▶ [TASK TO COMPLETE] Print the lines of the listing below verbatim from its first line through the line bearing "zaskakujący: kilka kilometrów". Any pictures are to be omitted.

────

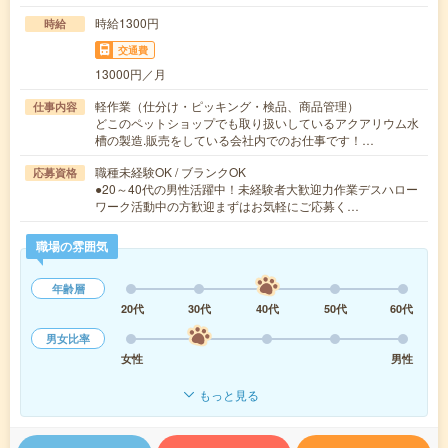
時給1300円
時給
交通費
13000円／月
軽作業（仕分け・ピッキング・検品、商品管理）
仕事内容
どこのペットショップでも取り扱いしているアクアリウム水
槽の製造.販売をしている会社内でのお仕事です！…
職種未経験OK / ブランクOK
応募資格
●20～40代の男性活躍中！未経験者大歓迎力作業デスハロー
ワーク活動中の方歓迎まずはお気軽にご応募く…
職場の雰囲気
年齢層
20代
30代
40代
50代
60代
男女比率
女性
男性
もっと見る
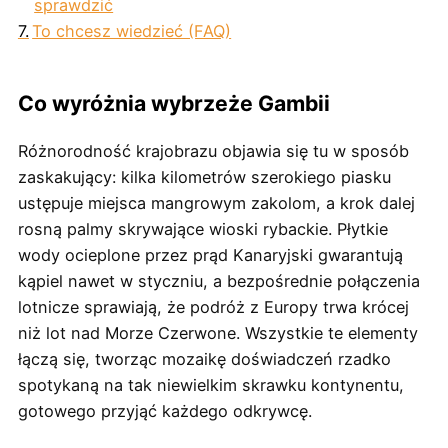
sprawdzić
To chcesz wiedzieć (FAQ)
Co wyróżnia wybrzeże Gambii
Różnorodność krajobrazu objawia się tu w sposób
zaskakujący: kilka kilometrów szerokiego piasku
ustępuje miejsca mangrowym zakolom, a krok dalej
rosną palmy skrywające wioski rybackie. Płytkie
wody ocieplone przez prąd Kanaryjski gwarantują
kąpiel nawet w styczniu, a bezpośrednie połączenia
lotnicze sprawiają, że podróż z Europy trwa krócej
niż lot nad Morze Czerwone. Wszystkie te elementy
łączą się, tworząc mozaikę doświadczeń rzadko
spotykaną na tak niewielkim skrawku kontynentu,
gotowego przyjąć każdego odkrywcę.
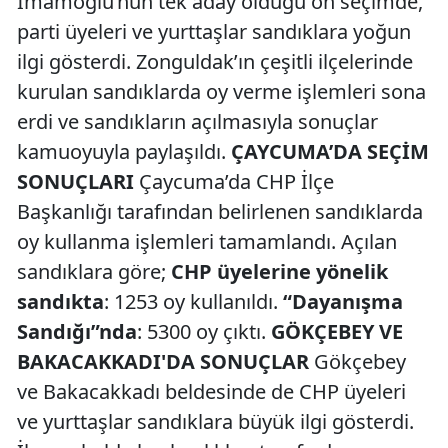
İmamoğlu’nun tek aday olduğu ön seçimde,
parti üyeleri ve yurttaşlar sandıklara yoğun
ilgi gösterdi. Zonguldak’ın çeşitli ilçelerinde
kurulan sandıklarda oy verme işlemleri sona
erdi ve sandıkların açılmasıyla sonuçlar
kamuoyuyla paylaşıldı.
ÇAYCUMA’DA SEÇİM
SONUÇLARI
Çaycuma’da CHP İlçe
Başkanlığı tarafından belirlenen sandıklarda
oy kullanma işlemleri tamamlandı. Açılan
sandıklara göre;
CHP üyelerine yönelik
sandıkta
: 1253 oy kullanıldı.
“Dayanışma
Sandığı”nda
: 5300 oy çıktı.
GÖKÇEBEY VE
BAKACAKKADI'DA SONUÇLAR
Gökçebey
ve Bakacakkadı beldesinde de CHP üyeleri
ve yurttaşlar sandıklara büyük ilgi gösterdi.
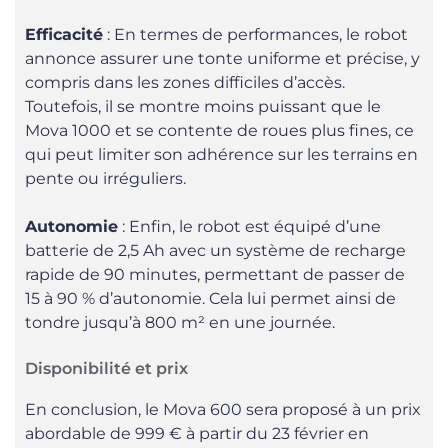
Efficacité
: En termes de performances, le robot
annonce assurer une tonte uniforme et précise, y
compris dans les zones difficiles d’accès.
Toutefois, il se montre moins puissant que le
Mova 1000 et se contente de roues plus fines, ce
qui peut limiter son adhérence sur les terrains en
pente ou irréguliers.
Autonomie
: Enfin, le robot est équipé d’une
batterie de 2,5 Ah avec un système de recharge
rapide de 90 minutes, permettant de passer de
15 à 90 % d’autonomie. Cela lui permet ainsi de
tondre jusqu’à 800 m² en une journée.
Disponibilité et prix
En conclusion, le Mova 600 sera proposé à un prix
abordable de 999 € à partir du 23 février en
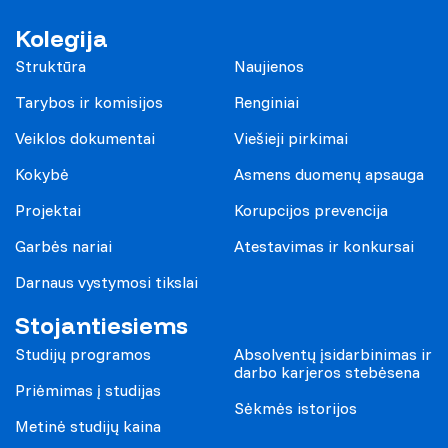
Kolegija
Struktūra
Naujienos
Tarybos ir komisijos
Renginiai
Veiklos dokumentai
Viešieji pirkimai
Kokybė
Asmens duomenų apsauga
Projektai
Korupcijos prevencija
Garbės nariai
Atestavimas ir konkursai
Darnaus vystymosi tikslai
Stojantiesiems
Studijų programos
Absolventų įsidarbinimas ir
darbo karjeros stebėsena
Priėmimas į studijas
Sėkmės istorijos
Metinė studijų kaina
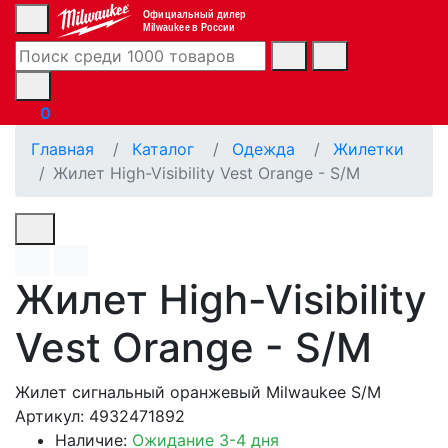
Официальный дилер
Milwaukee в России
0
Главная
Каталог
Одежда
Жилетки
Жилет High-Visibility Vest Orange - S/M
Жилет High-Visibility
Vest Orange - S/M
Жилет сигнальный оранжевый Milwaukee S/M
Артикул: 4932471892
Наличие:
Ожидание 3-4 дня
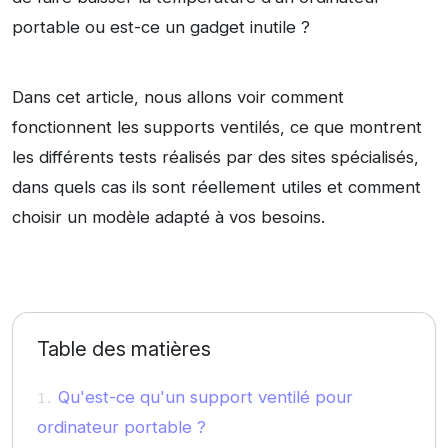
portable ou est-ce un gadget inutile ?
Dans cet article, nous allons voir comment
fonctionnent les supports ventilés, ce que montrent
les différents tests réalisés par des sites spécialisés,
dans quels cas ils sont réellement utiles et comment
choisir un modèle adapté à vos besoins.
Table des matières
Qu'est-ce qu'un support ventilé pour
ordinateur portable ?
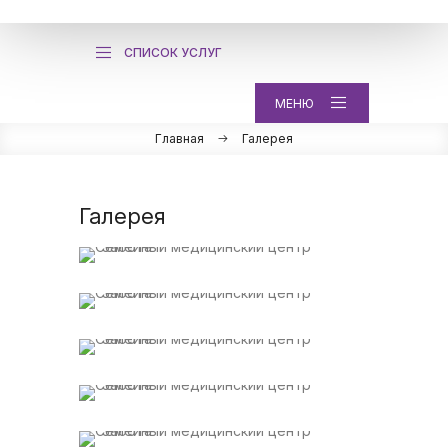
СПИСОК УСЛУГ
МЕНЮ
Главная
Галерея
Галерея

────

▶ [ANSWER BOX]
時給1300円
時給
交通費
13000円／月
軽作業（仕分け・ピッキング・検品、商品管理）
仕事内容
どこのペットショップでも取り扱いしているアクアリウム水
槽の製造.販売をしている会社内でのお仕事です！…
職種未経験OK / ブランクOK
応募資格
●20～40代の男性活躍中！未経験者大歓迎力作業デスハロー
ワーク活動中の方歓迎まずはお気軽にご応募く…
職場の雰囲気
年齢層
20代
30代
40代
50代
60代
男女比率
女性
男性
もっと見る
sprawdzić
To chcesz wiedzieć (FAQ)
Co wyróżnia wybrzeże Gambii
Różnorodność krajobrazu objawia się tu w sposób
zaskakujący: kilka kilometrów szerokiego piasku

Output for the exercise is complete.